Kolaborasi IAIN Takengon dan Lembaga Sosial Dampingi Anak Terdampak Bencana melalui Program Relawan Mengajar
Mahasiswa Kuliah Kerja Nyata (KKN) Institut Agama Islam Negeri (IAIN) Takengon melaksanakan program “Relawan Mengajar” di Kecamatan Bintang, Kabupaten Aceh Tengah, Jum’at (06/02). . Program ini menjadi bentuk kepedulian mahasiswa terhadap dunia pendidikan, khususnya bagi anak-anak di wilayah yang terdampak bencana banjir dan tanah longsor.
Program “Relawan Mengajar” merupakan inisiatif kolaboratif yang didukung dan diluncurkan oleh Yayasan Manfaat Mengalir dari Yogyakarta serta Lembaga Swadaya Masyarakat (LSM) Relawan Kolaborasi Peduli Pendidikan. Kolaborasi lintas lembaga ini diharapkan mampu memperkuat dukungan pendidikan dan pendampingan bagi anak-anak pascabencana.
Wakil Rektor I IAIN Takengon, Dr. Al Musanna, M.Ag, menyampaikan bahwa program ini dirancang untuk memberikan pendampingan edukatif sekaligus psikososial kepada anak-anak yang terdampak bencana.
“Harapannya, mahasiswa dapat menjadi agen pendidikan di Tanah Gayo ini, memberikan pendampingan yang diperlukan bagi anak-anak kita yang terkena musibah,” ujar Dr.

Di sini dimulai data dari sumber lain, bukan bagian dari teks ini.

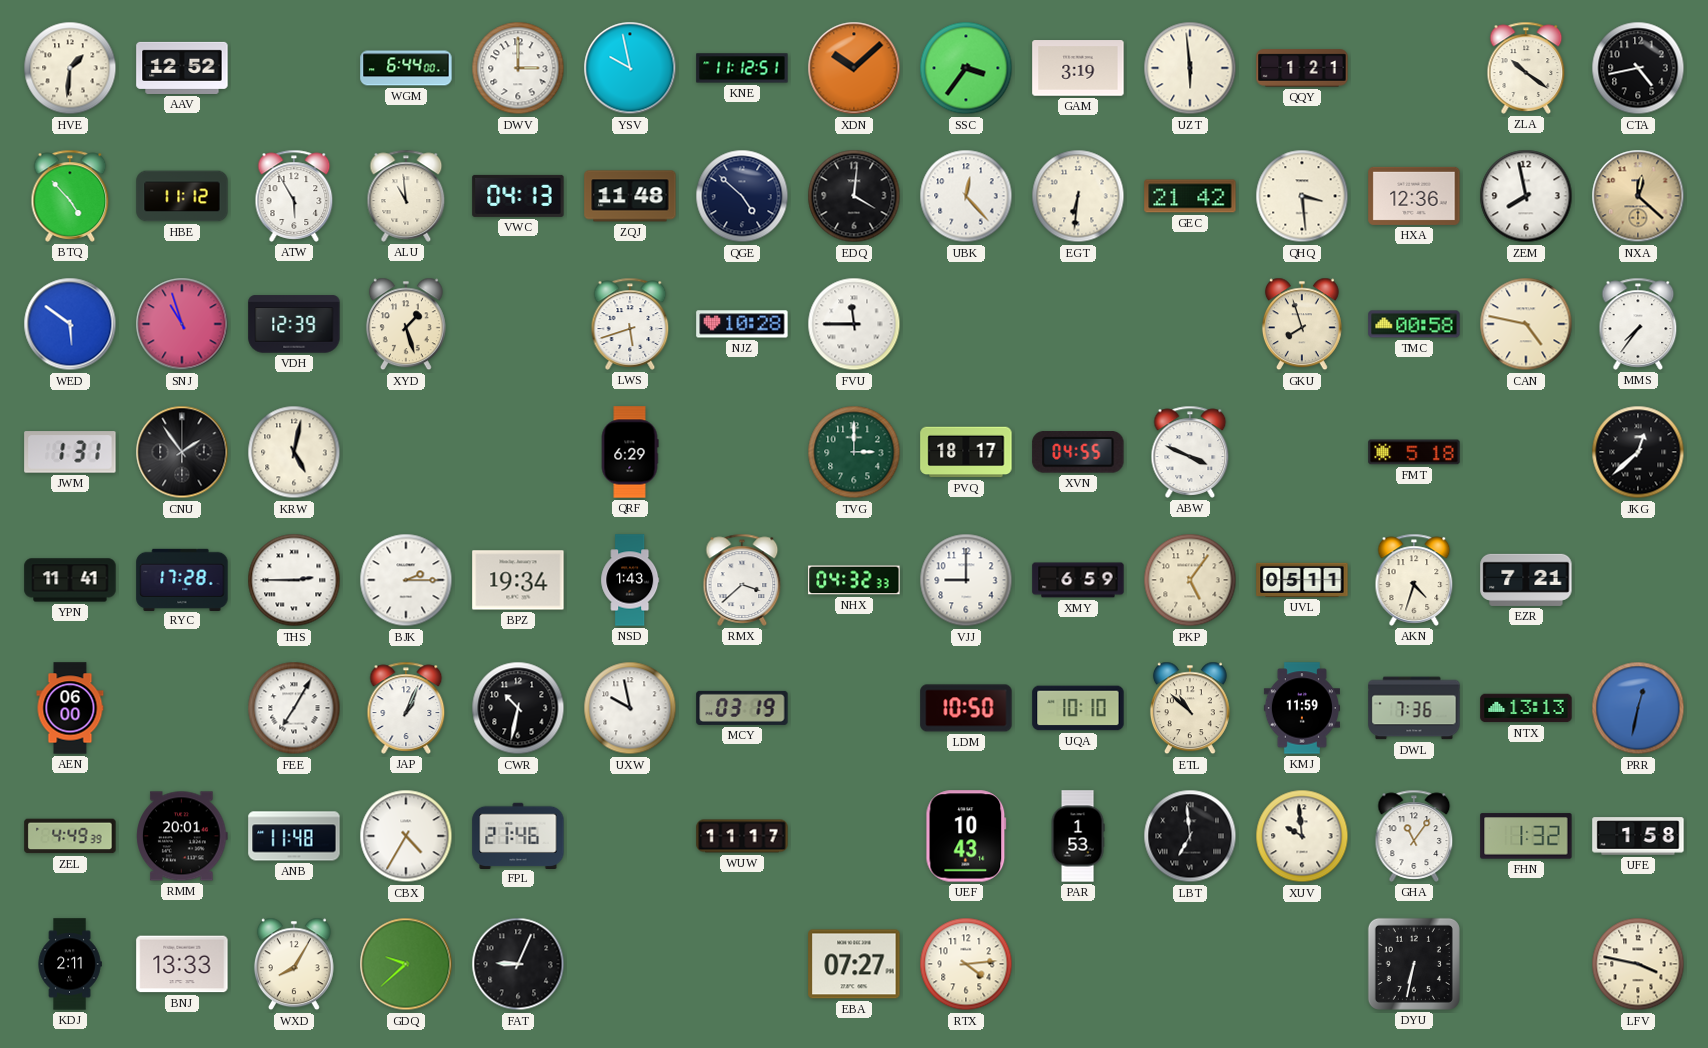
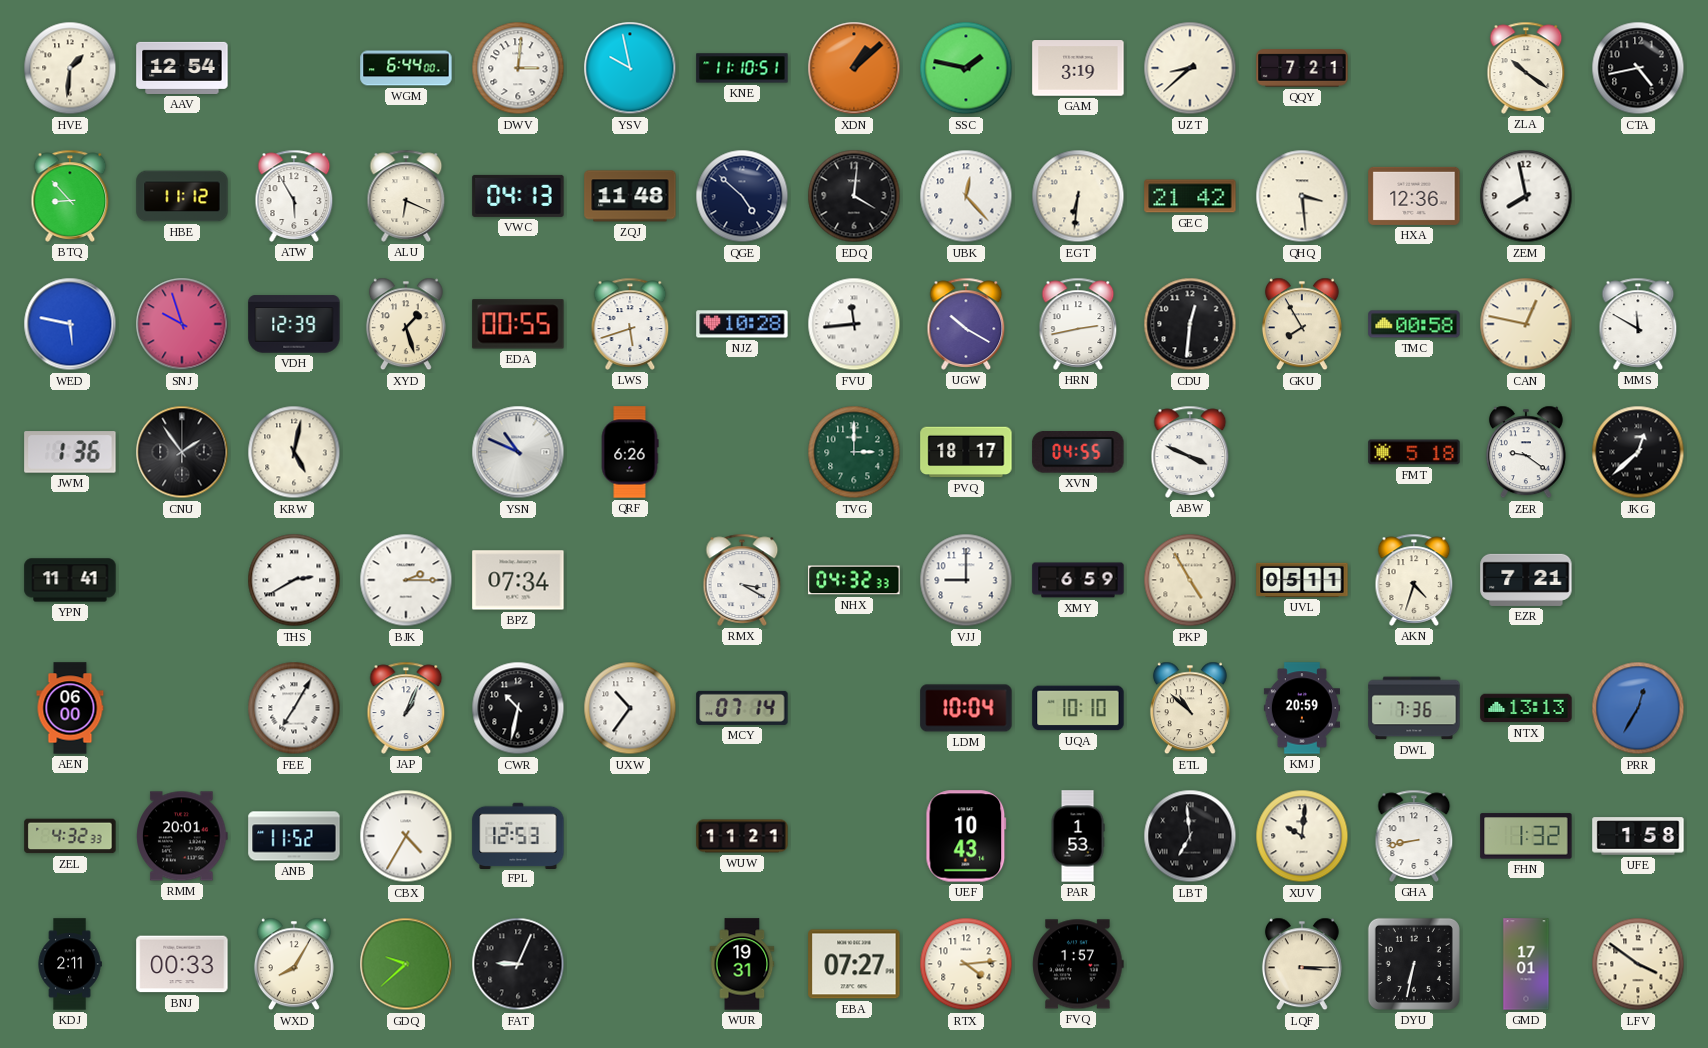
AAV: 12:52 -> 12:54
DWV: 3:00 -> 3:01
KNE: 11:12 -> 11:10
XDN: 10:08 -> 1:08
SSC: 3:36 -> 1:47
UZT: 5:59 -> 8:38
QQY: 1:21 -> 7:21
BTQ: 4:53 -> 8:53
ALU: 10:59 -> 6:19
NXA: 12:22 -> none
WED: 5:51 -> 5:47
SNJ: 10:57 -> 9:57
EDA: none -> 00:55
FVU: 11:45 -> 11:44
UGW: none -> 10:20
HRN: none -> 2:43
CDU: none -> 12:31
GKU: 7:57 -> 7:55
CAN: 4:47 -> 12:47
MMS: 7:36 -> 11:50
JWM: 1:31 -> 1:36
YSN: none -> 10:49
QRF: 6:29 -> 6:26
ZER: none -> 9:21
RYC: 17:28 -> none
THS: 2:45 -> 2:40
BPZ: 19:34 -> 07:34
NSD: 1:43 -> none
RMX: 3:38 -> 3:20
PKP: 5:06 -> 4:55
UXW: 9:58 -> 10:36
MCY: 03:19 -> 07:14
LDM: 10:50 -> 10:04
KMJ: 11:59 -> 20:59
PRR: 12:32 -> 12:35
ZEL: 4:49 -> 4:32
ANB: 11:48 -> 11:52
FPL: 21:46 -> 12:53
WUW: 11:17 -> 11:21
XUV: 9:59 -> 10:01
GHA: 11:06 -> 8:43
BNJ: 13:33 -> 00:33
WUR: none -> 19:31
FVQ: none -> 1:57
LQF: none -> 3:15
GMD: none -> 17:01
LFV: 3:47 -> 3:51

Al Musanna.
Ia menambahkan, kehadiran mahasiswa KKN di tengah masyarakat tidak hanya membantu proses belajar mengajar, tetapi juga menghadirkan semangat baru bagi anak-anak untuk kembali bangkit dan beradaptasi pascabencana.
Kegiatan “Relawan Mengajar” dipusatkan di Kecamatan Bintang, salah satu wilayah yang memiliki sejumlah sekolah terdampak langsung oleh bencana alam. Melalui pendampingan rutin, mahasiswa KKN terlibat aktif dalam kegiatan edukasi, penguatan karakter, serta dukungan emosional bagi peserta didik.
Melalui program ini, IAIN Takengon terus mendorong peran aktif mahasiswa dalam pengabdian kepada masyarakat sebagai wujud implementasi Tri Dharma Perguruan Tinggi, khususnya dalam merespons kebutuhan pendidikan di wilayah terdampak bencana.